Jobs within a church
Director of Communications
Director of Music
Children's Ministry Director
Director of Religious Education
Church office Manager
Nursery School attendent
Seminarian working as an intern
Religious Jobs Outside of Churches
Teacher at a Religious school
Principal of a religious school
Theology teacher at a religious school
Chaplain at a hospital or nursing home
Kosher Supervisor at a hospital or nursing home (required under Jewish law to be a rabbi)
(Again, there's no right answer, even less of one than with the first question as the courts are wildly inconsistent between circuits on some of the grayer areas)
Today's *headdesk* is a legal one rather than a criminal justice one, unless you consider what the state and nursing home did theft and/or false imprisonment.
only "called" ministers. all others are employees subject to and protected by standard labor laws...
I agree with James; only called ministers for my previous A answer. All others can be considered secular employees, even in a religious organization.
I see where James is coming from: only called ministers have that direct relationship with the congregation rather than being hired or fired by the board, the senior minister, or some HR committee. It makes sense that the called relationship be protected from legal incursion in a special way. That is, though, a UU distinction that might not always or easily translate to the ways other religious bodies engage their leaders or have them assigned.
I think we may need to expand the list beyond called ministers, though, because we might want to allow a church to have a similar relationship with anyone who is going to represent the church to the congregation or to the community. Depending on the nature and dynamic of the congregation and denomination, that could include:
-Children's Ministry Director
-Director of Religious Education
But it definitely would not include office workers, contractors, and those who care for the physical plant.
I originally thought that I would only include the minister(s) of congregations, but then you went and included in your list the following:
-Kosher Supervisor at a hospital or nursing home (required under Jewish law to be a rabbi).
So I had to rethink and realized that outside the congregation there may, sometimes, be positions that require unique religious qualifications that cannot be substituted by someone other than the person the institution with full prejudice chose...
Suddenly you're making this difficult, CC!
So if UUA starts hiring again, is it an illegal discrimination for candidates to have a history of pariticipation in UU activities?

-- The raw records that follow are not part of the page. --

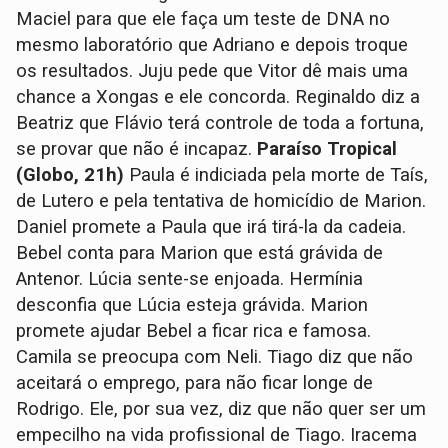
Maciel para que ele faça um teste de DNA no
mesmo laboratório que Adriano e depois troque
os resultados. Juju pede que Vitor dê mais uma
chance a Xongas e ele concorda. Reginaldo diz a
Beatriz que Flávio terá controle de toda a fortuna,
se provar que não é incapaz.
Paraíso Tropical
(Globo, 21h)
Paula é indiciada pela morte de Taís,
de Lutero e pela tentativa de homicídio de Marion.
Daniel promete a Paula que irá tirá-la da cadeia.
Bebel conta para Marion que está grávida de
Antenor. Lúcia sente-se enjoada. Hermínia
desconfia que Lúcia esteja grávida. Marion
promete ajudar Bebel a ficar rica e famosa.
Camila se preocupa com Neli. Tiago diz que não
aceitará o emprego, para não ficar longe de
Rodrigo. Ele, por sua vez, diz que não quer ser um
empecilho na vida profissional de Tiago. Iracema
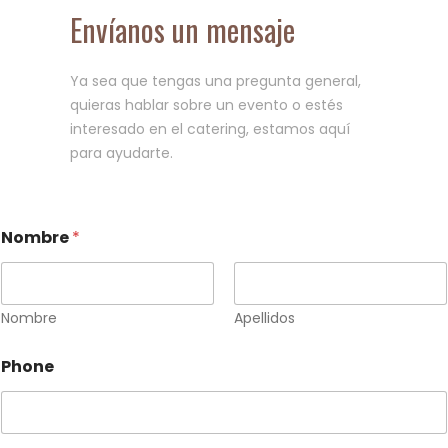
Envíanos un mensaje
Ya sea que tengas una pregunta general,
quieras hablar sobre un evento o estés
interesado en el catering, estamos aquí
para ayudarte.
Nombre
*
Nombre
Apellidos
*
Phone
D
e
s
p
l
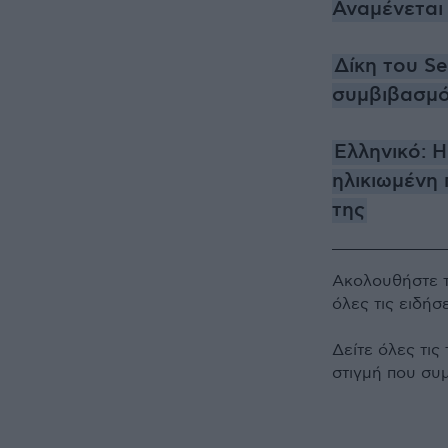
Αναμένεται
Δίκη του S
συμβιβασμό
Ελληνικό: Η
ηλικιωμένη 
της
Ακολουθήστε 
όλες τις ειδήσ
Δείτε όλες τις
στιγμή που συ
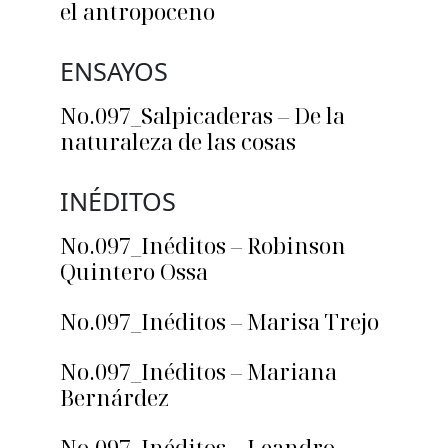
el antropoceno
ENSAYOS
No.097_Salpicaderas – De la
naturaleza de las cosas
INÉDITOS
No.097_Inéditos – Robinson
Quintero Ossa
No.097_Inéditos – Marisa Trejo
No.097_Inéditos – Mariana
Bernárdez
No.097_Inéditos – Leandro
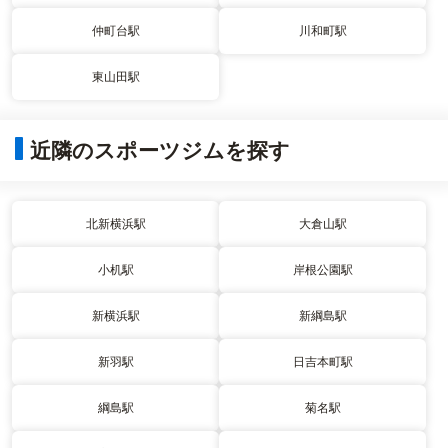
仲町台駅
川和町駅
東山田駅
近隣のスポーツジムを探す
北新横浜駅
大倉山駅
小机駅
岸根公園駅
新横浜駅
新綱島駅
新羽駅
日吉本町駅
綱島駅
菊名駅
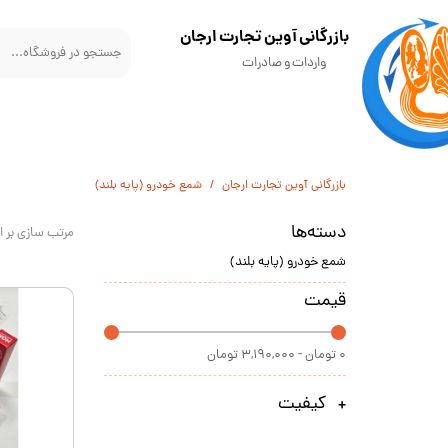
​بازرگانی آوین تجارت ارجان
واردات و صادرات
بازرگانی آوین تجارت ارجان
شمع خودرو (پایه بلند)
دسته‌ها
مرتب سازی بر 
شمع خودرو (پایه بلند)
قیمت
۰ تومان - ۳,۱۹۰,۰۰۰ تومان
کیفیت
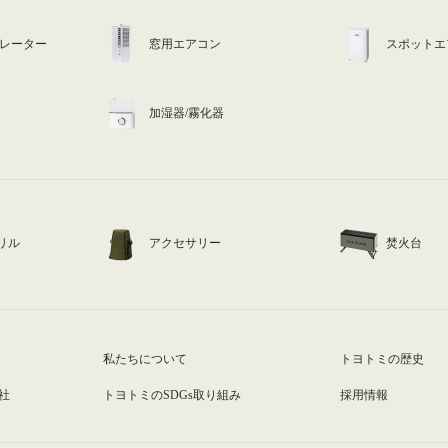
ュレーター
窓用エアコン
スポットエ
加湿器/霧化器
リル
アクセサリー
焚火台
私たちについて
トヨトミの歴史
社
トヨトミのSDGs取り組み
採用情報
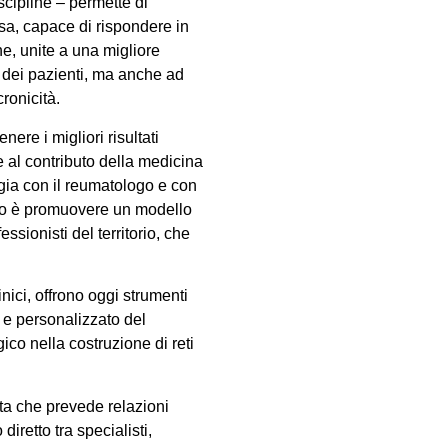
scipline – permette di
uosa, capace di rispondere in
e, unite a una migliore
a dei pazienti, ma anche ad
ronicità.
ere i migliori risultati
e al contributo della medicina
ergia con il reumatologo e con
tivo è promuovere un modello
essionisti del territorio, che
nici, offrono oggi strumenti
o e personalizzato del
co nella costruzione di reti
ata che prevede relazioni
diretto tra specialisti,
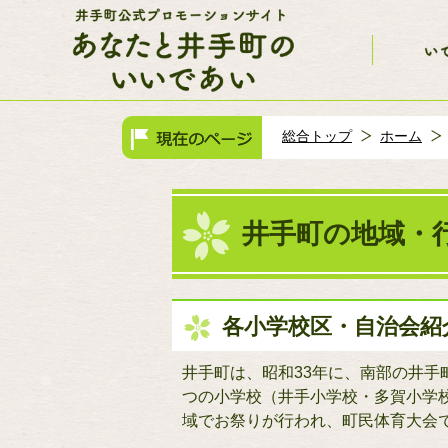
総合トップ
ホーム
井手町の地域・
各小学校区・自治会紹
井手町は、昭和33年に、南部の井手
つの小学校（井手小学校・多賀小学
域でお祭りが行われ、町民体育大会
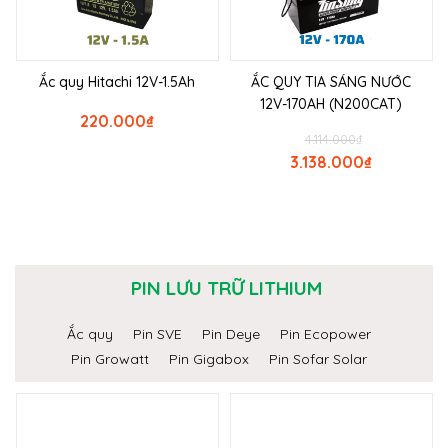
Ắc quy Hitachi 12V-1.5Ah
ẮC QUY TIA SÁNG NƯỚC
12V-170AH (N200CAT)
220.000
₫
4.114.000
₫
3.138.000
₫
PIN LƯU TRỮ LITHIUM
Ắc quy
Pin SVE
Pin Deye
Pin Ecopower
Pin Growatt
Pin Gigabox
Pin Sofar Solar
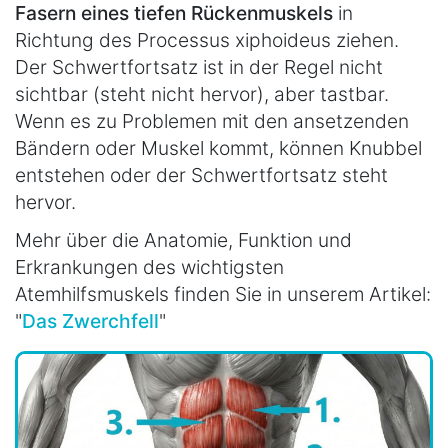
Fasern eines tiefen Rückenmuskels
in
Richtung des Processus xiphoideus ziehen.
Der Schwertfortsatz ist in der Regel nicht
sichtbar (steht nicht hervor), aber tastbar.
Wenn es zu Problemen mit den ansetzenden
Bändern oder Muskel kommt, können Knubbel
entstehen oder der Schwertfortsatz steht
hervor.
Mehr über die Anatomie, Funktion und
Erkrankungen des wichtigsten
Atemhilfsmuskels finden Sie in unserem Artikel:
"
Das Zwerchfell
"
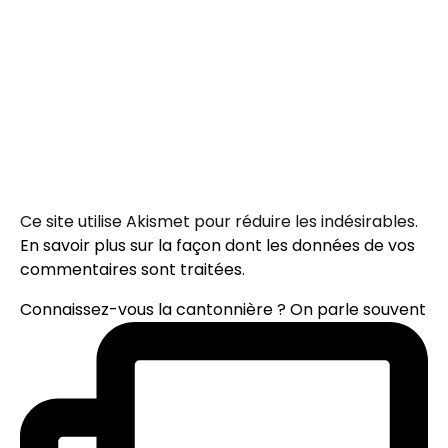
Ce site utilise Akismet pour réduire les indésirables.
En savoir plus sur la façon dont les données de vos
commentaires sont traitées
.
Connaissez-vous la cantonnière ? On parle souvent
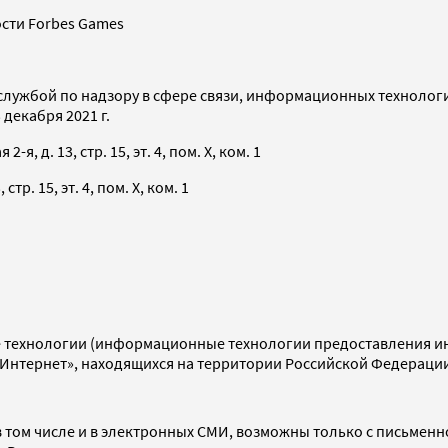
сти Forbes Games
службой по надзору в сфере связи, информационных технолог
декабря 2021 г.
я, д. 13, стр. 15, эт. 4, пом. X, ком. 1
тр. 15, эт. 4, пом. X, ком. 1
технологии (информационные технологии предоставления инф
«Интернет», находящихся на территории Российской Федераци
 том числе и в электронных СМИ, возможны только с письменн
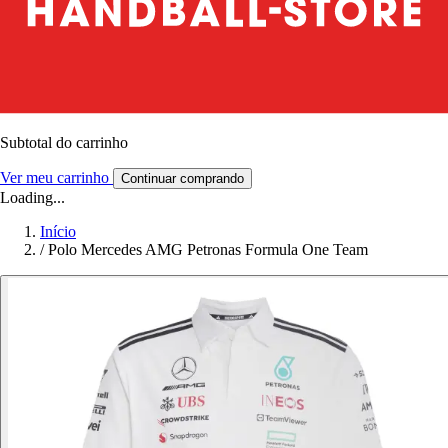
Subtotal do carrinho
Ver meu carrinho
Continuar comprando
Loading...
Início
/
Polo Mercedes AMG Petronas Formula One Team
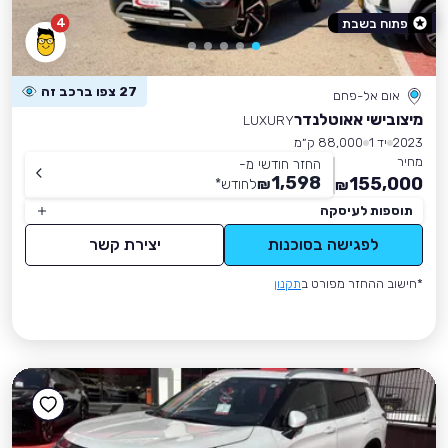
4
פתוח בשבת
27 צפו ברכב זה
אום אל-פחם
מיצובישי אאוטלנדר
LUXURY
2023
יד 1
88,000 ק״מ
מחיר
החזר חודשי מ-
1,598
155,000
₪
לחודש
*
₪
תוספות לעיסקה
לפגישה בסוכנות
יצירת קשר
*חישוב ההחזר מפורט ב
תקנון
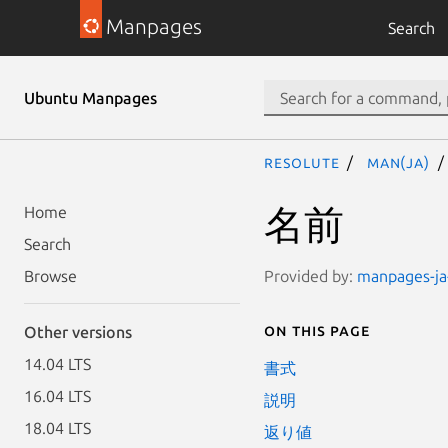
Manpages
Search
Ubuntu Manpages
resolute
man(ja)
名前
Home
Search
Provided by:
manpages-ja-
Browse
On this page
Other versions
14.04 LTS
書式
16.04 LTS
説明
18.04 LTS
返り値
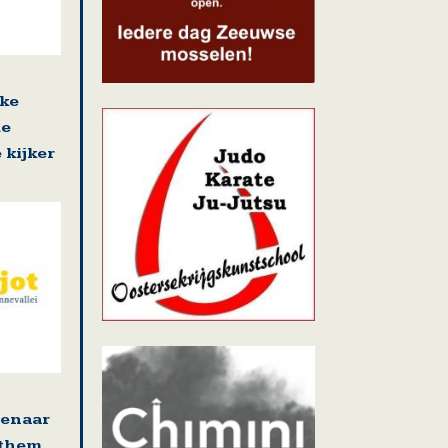
jke
de
 kijker
tenaar
ethem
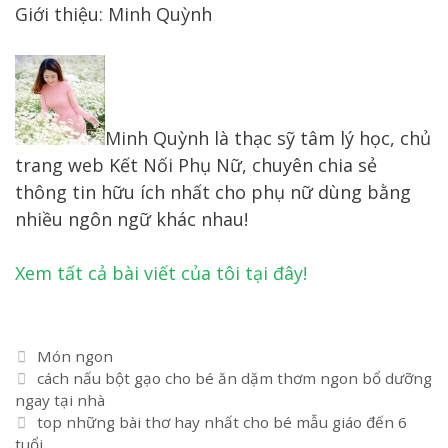
Giới thiệu: Minh Quỳnh
Minh Quỳnh là thạc sỹ tâm lý học, chủ
trang web Kết Nối Phụ Nữ, chuyên chia sẻ
thông tin hữu ích nhất cho phụ nữ dùng bằng
nhiều ngôn ngữ khác nhau!
Xem tất cả bài viết của tôi tại đây!
Danh
Món ngon
Điều
mục
cách nấu bột gạo cho bé ăn dặm thơm ngon bổ dưỡng
hướng
ngay tại nhà
bài
top những bài thơ hay nhất cho bé mẫu giáo đến 6
viết
tuổi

That question doesn't make a lot of sense. So I will answer the question that I think you were asking:
Under Federal Law a religious organization such as the UUA very clearly has every right to discriminate on the basis of religion in hiring those who would be making decisions in how the church is run and/or acting in a ministerial capacity.
As far as lower-level employees are concerned, whether the UUA can insist that the secretaries and/or the person who runs their bookstore be a UU is a grayer question, but they probably can if they really want to. The UUA probably can't insist on UU janitors, but I don't see why they would want to.
That said, church work generally doesn't pay much and I seriously doubt the UUA is an exception. I don't think it is very likely that someone who wasn't committed to the aims of the UUA would want to work there since they would make more money doing the same job someplace else.
The UUA probably can't insist on UU janitors, but I don't see why they would want to.
We're talking the legal principle CC... not the it doesn't make any difference because we may not pay well.
Well, ok, then if there are lots of applicants for a janitorial position, the UUA can chose the most experienced or the friendliest, but they shouldn't chose a less-qualified UU just because he's a UU. I tend to doubt they would, though.
who has actually only seen one janitor case, and that was one where a church was claiming that all of its employees were ministers and since the janitor was a minister, it was legitimate for them to be paying him less than minimum wage. I really don't see the UUA pulling that.
Oh, BTW, the church lost that case.
For reasons I haven't been able to fathom, membership in the Church disqualifies one for employment at my Church. Something about not being able to take wages/salary from the Church if you're a member. I don't know if that's unique to our bylaws or standard practice in UU --or any other-- Churches.
UUA a different animal of course... it's not a Church.
That's a strange rule, and not one I've heard of another church having before. But I don't think the church has anything to worry about under Title VII.